_The task_
Count, in the data that follows, every line with the string "Conca", and give that count as the whole reply.

_Page-level text extractions_
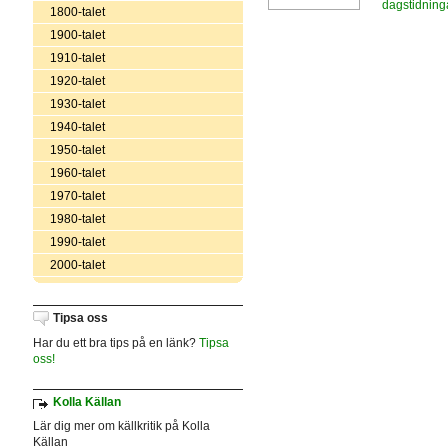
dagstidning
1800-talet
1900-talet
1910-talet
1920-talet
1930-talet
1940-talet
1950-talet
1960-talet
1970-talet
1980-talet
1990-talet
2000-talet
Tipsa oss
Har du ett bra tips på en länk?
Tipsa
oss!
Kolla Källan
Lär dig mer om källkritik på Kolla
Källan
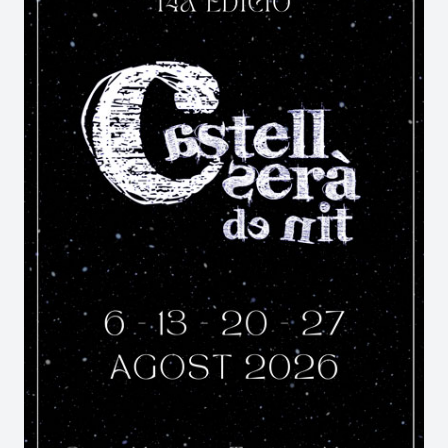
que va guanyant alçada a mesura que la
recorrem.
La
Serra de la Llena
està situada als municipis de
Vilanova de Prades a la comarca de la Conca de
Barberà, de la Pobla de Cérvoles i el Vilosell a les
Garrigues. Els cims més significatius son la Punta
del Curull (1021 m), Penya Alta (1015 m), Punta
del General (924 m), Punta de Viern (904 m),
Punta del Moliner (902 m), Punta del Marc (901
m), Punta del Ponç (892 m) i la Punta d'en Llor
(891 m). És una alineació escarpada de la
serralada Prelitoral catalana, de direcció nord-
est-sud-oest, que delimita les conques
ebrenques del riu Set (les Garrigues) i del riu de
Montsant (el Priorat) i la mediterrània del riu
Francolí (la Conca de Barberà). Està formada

...

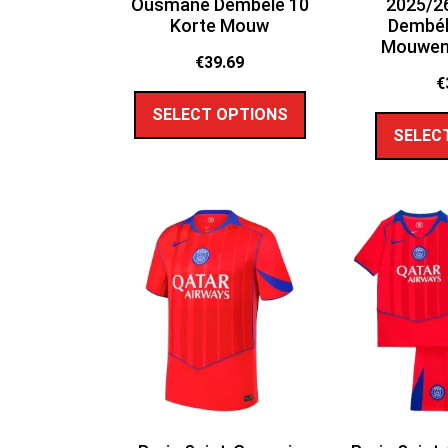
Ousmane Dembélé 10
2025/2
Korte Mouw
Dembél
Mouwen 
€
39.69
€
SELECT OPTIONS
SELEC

_Output below_
2